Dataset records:
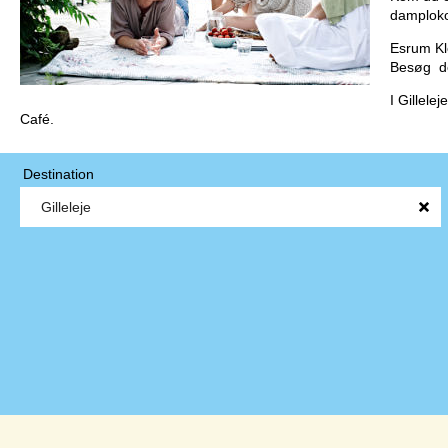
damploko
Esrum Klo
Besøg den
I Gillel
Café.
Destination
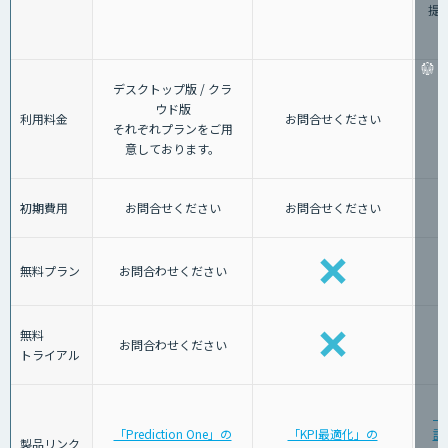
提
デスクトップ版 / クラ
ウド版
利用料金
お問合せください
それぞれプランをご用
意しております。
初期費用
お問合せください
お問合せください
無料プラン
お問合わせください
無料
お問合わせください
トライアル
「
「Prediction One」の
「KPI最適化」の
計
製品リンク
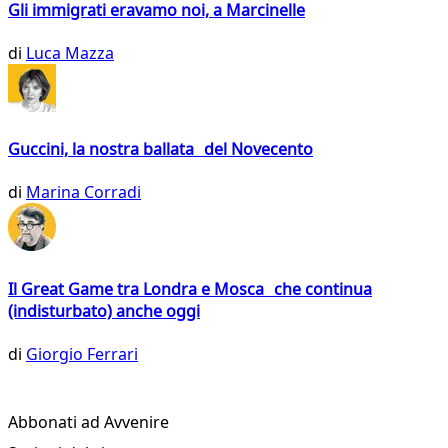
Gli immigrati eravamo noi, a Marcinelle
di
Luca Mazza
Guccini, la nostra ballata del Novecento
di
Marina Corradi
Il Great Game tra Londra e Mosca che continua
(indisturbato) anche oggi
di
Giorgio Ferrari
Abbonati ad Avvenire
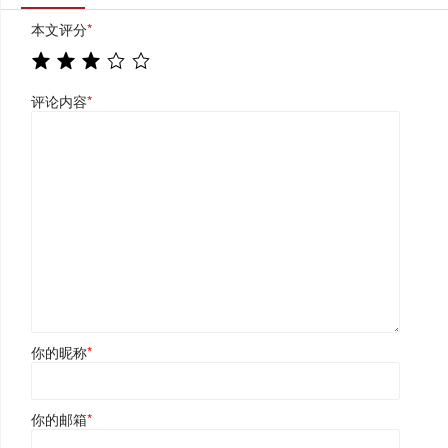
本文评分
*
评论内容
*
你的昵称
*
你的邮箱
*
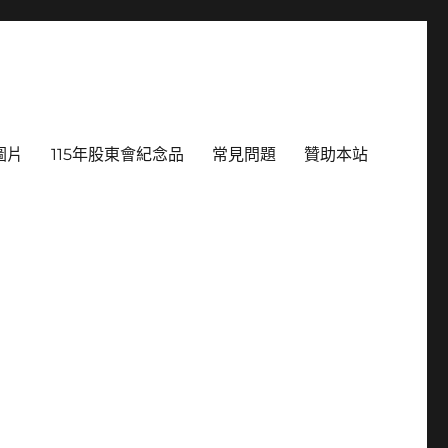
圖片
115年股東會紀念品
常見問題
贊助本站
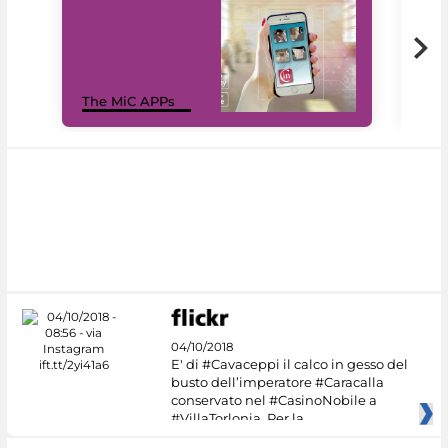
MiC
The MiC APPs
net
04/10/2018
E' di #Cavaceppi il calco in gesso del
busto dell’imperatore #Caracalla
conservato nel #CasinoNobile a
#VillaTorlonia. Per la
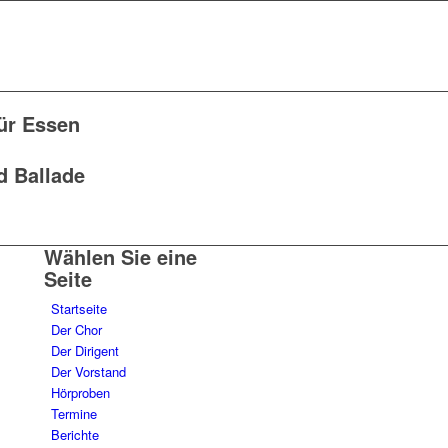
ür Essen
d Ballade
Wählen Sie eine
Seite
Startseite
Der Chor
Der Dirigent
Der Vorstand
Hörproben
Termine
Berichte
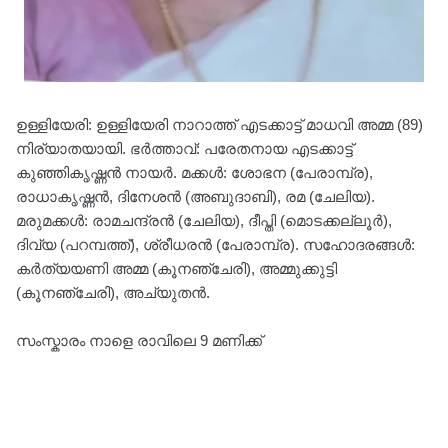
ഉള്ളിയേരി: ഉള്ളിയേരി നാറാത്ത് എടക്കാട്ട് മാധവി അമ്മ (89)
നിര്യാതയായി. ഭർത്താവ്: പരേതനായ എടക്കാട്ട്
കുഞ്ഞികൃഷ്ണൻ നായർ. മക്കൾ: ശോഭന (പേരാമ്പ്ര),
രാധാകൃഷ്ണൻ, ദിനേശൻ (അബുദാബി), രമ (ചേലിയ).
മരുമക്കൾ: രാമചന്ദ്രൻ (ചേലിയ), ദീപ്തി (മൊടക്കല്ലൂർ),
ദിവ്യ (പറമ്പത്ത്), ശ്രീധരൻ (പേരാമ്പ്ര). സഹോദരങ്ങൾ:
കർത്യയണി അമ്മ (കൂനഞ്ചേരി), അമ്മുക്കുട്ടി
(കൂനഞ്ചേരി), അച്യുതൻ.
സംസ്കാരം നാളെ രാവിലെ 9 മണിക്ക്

==

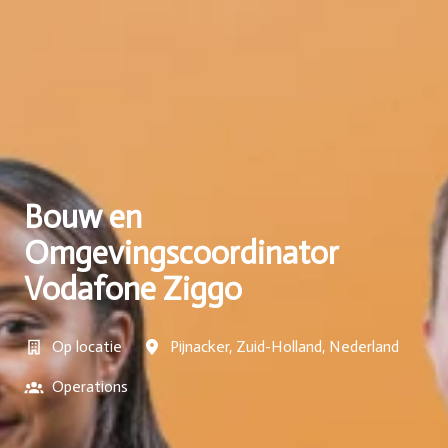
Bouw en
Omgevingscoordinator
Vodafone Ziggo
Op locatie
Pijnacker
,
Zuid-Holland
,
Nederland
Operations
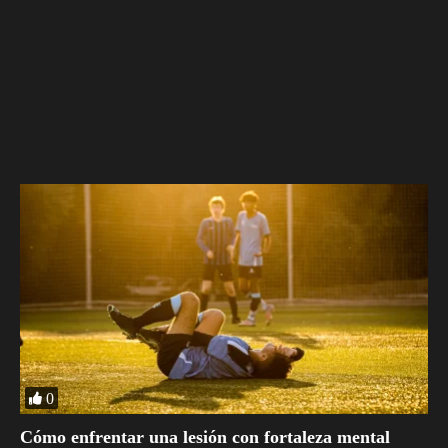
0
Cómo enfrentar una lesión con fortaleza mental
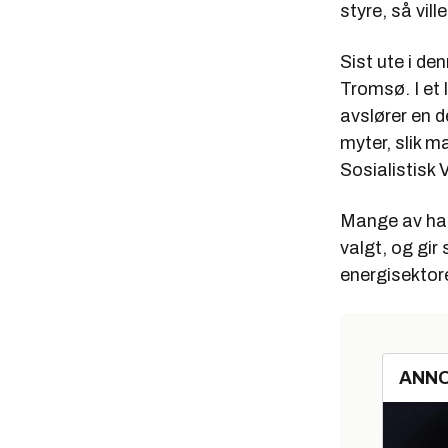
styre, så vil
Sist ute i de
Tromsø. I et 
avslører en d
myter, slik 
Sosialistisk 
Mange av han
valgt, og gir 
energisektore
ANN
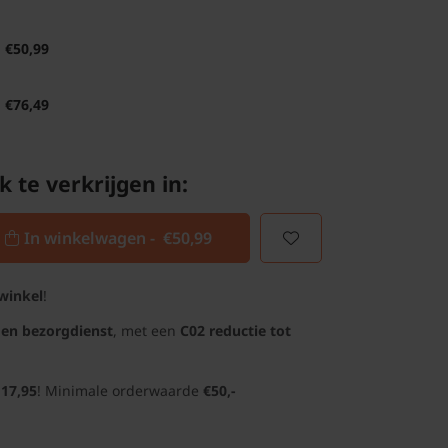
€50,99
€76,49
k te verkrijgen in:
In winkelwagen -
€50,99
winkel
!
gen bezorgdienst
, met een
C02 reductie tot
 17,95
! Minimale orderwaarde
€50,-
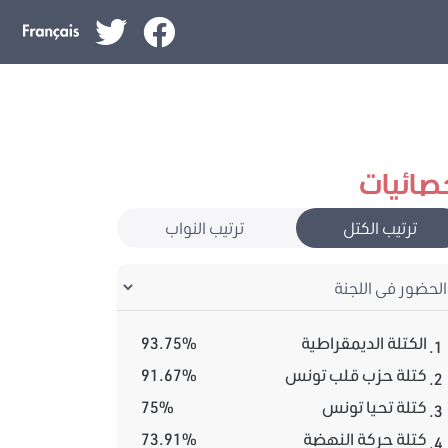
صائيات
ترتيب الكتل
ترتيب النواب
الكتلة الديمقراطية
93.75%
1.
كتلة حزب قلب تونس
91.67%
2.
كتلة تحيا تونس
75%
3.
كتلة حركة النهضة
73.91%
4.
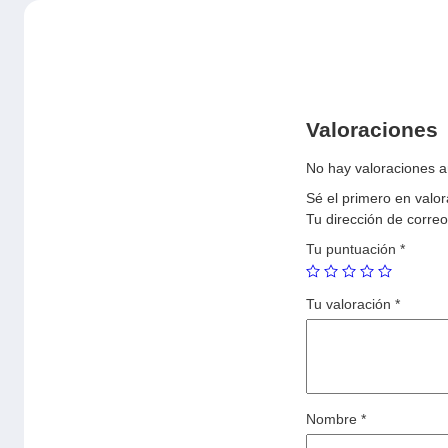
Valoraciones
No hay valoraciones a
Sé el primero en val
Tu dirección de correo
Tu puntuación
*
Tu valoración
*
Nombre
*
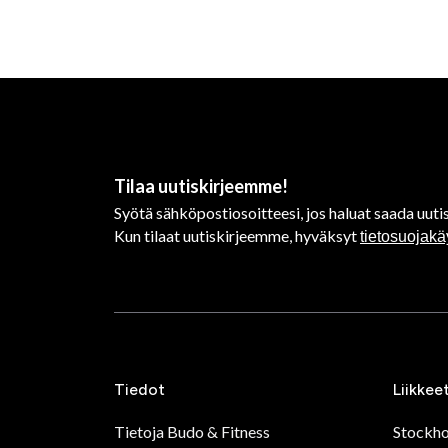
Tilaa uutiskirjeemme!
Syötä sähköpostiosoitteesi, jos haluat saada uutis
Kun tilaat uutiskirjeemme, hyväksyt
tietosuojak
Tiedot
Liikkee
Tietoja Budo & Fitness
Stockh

* * *

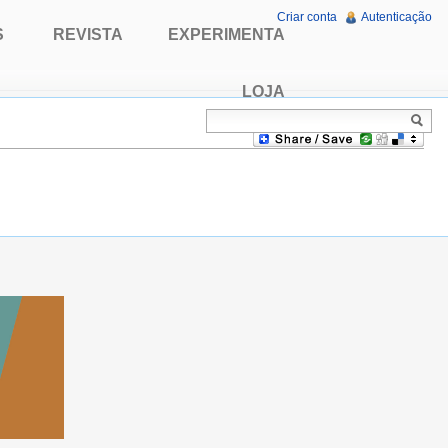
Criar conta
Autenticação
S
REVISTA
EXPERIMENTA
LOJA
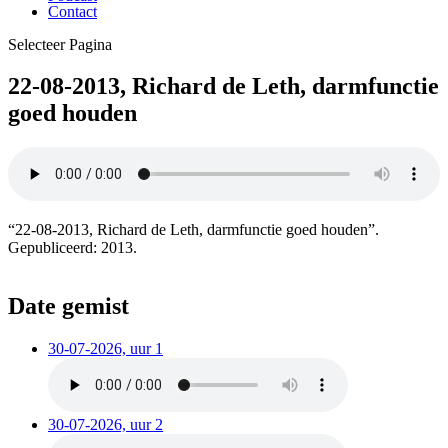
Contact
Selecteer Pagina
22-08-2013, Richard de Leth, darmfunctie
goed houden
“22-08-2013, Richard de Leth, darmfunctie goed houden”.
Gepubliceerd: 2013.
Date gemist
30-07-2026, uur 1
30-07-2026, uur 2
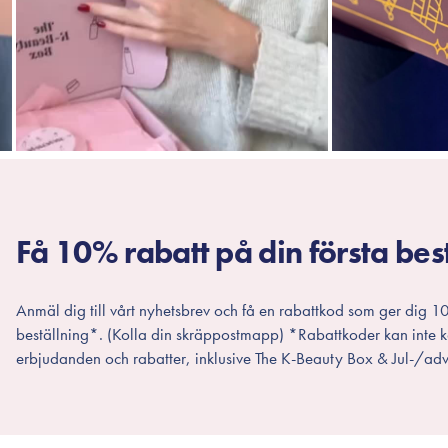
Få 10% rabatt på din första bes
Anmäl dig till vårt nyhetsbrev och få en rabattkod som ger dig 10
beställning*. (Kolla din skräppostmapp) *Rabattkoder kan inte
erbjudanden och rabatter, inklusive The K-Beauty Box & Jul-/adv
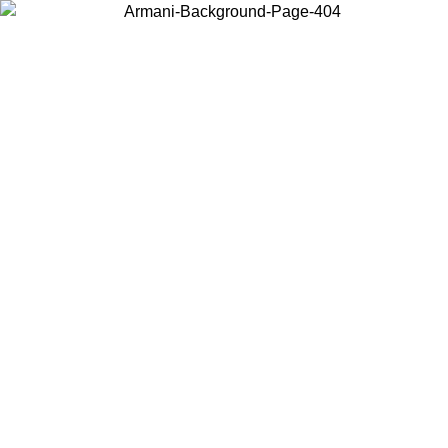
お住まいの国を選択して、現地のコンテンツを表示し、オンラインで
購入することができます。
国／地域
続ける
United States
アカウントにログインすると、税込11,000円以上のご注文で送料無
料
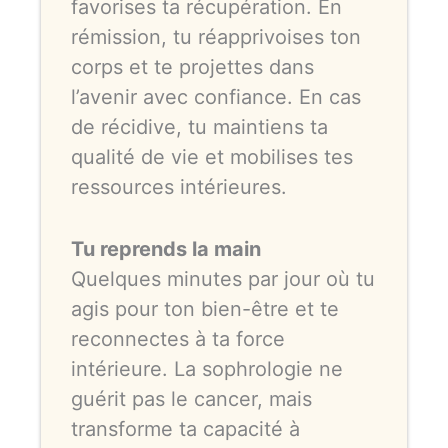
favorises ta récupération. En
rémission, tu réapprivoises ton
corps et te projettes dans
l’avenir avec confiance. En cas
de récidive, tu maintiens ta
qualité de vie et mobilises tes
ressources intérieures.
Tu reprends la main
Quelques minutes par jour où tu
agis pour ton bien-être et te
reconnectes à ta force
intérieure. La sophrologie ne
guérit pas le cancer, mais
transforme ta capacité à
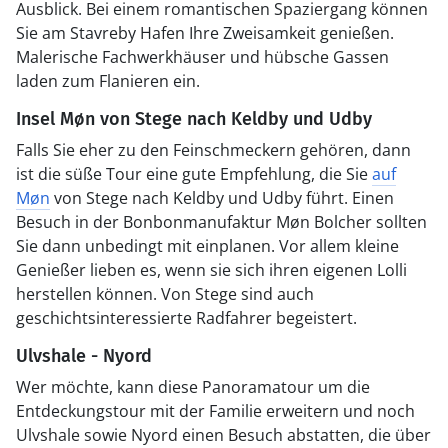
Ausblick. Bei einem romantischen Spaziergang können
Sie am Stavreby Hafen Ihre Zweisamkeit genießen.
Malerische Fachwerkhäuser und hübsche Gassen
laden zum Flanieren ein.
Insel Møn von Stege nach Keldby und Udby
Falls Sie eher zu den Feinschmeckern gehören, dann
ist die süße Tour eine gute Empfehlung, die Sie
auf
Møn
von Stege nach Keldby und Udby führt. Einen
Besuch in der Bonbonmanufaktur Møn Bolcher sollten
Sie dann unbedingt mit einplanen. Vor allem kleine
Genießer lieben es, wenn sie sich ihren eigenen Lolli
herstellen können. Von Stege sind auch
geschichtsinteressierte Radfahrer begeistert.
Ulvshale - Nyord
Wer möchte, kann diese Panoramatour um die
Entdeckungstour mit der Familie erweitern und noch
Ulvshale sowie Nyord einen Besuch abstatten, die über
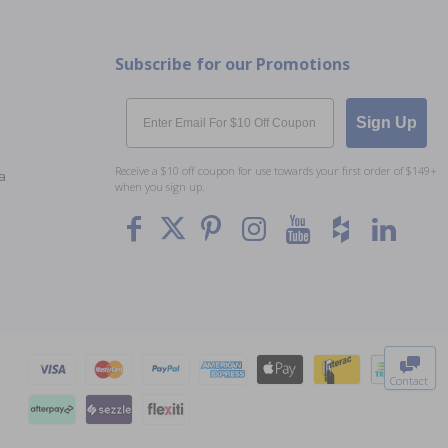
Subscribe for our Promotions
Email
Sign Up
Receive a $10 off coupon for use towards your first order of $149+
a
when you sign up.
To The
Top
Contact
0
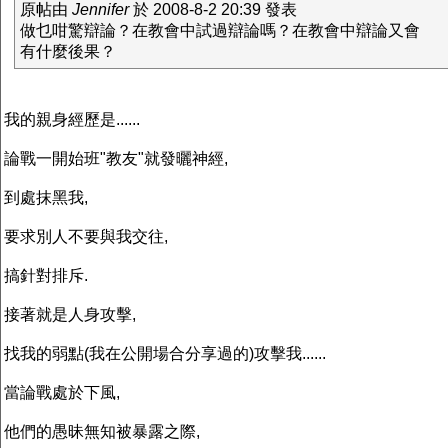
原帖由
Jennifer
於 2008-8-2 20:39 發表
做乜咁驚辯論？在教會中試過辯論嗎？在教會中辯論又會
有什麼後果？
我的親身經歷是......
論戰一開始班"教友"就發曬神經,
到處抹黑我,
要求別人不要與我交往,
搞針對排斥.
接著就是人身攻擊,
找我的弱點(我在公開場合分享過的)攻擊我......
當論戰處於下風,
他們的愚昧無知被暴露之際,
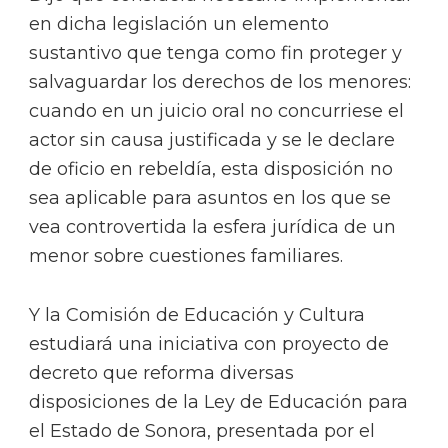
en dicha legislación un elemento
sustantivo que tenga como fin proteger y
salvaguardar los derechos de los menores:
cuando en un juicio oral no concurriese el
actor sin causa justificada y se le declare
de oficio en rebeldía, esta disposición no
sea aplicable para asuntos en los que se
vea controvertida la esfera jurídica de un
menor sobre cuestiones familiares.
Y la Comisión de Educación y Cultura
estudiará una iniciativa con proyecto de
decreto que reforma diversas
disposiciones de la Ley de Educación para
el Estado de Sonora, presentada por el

Exercise directions:
Extract from the records above the lines from the one containing "ist die süße" to the one containing "Ulvshale sowie Nyord", both lines included, exactly as they appear and with nothing else.

Answer below:
ist die süße Tour eine gute Empfehlung, die Sie
auf
Møn
von Stege nach Keldby und Udby führt. Einen
Besuch in der Bonbonmanufaktur Møn Bolcher sollten
Sie dann unbedingt mit einplanen. Vor allem kleine
Genießer lieben es, wenn sie sich ihren eigenen Lolli
herstellen können. Von Stege sind auch
geschichtsinteressierte Radfahrer begeistert.
Ulvshale - Nyord
Wer möchte, kann diese Panoramatour um die
Entdeckungstour mit der Familie erweitern und noch
Ulvshale sowie Nyord einen Besuch abstatten, die über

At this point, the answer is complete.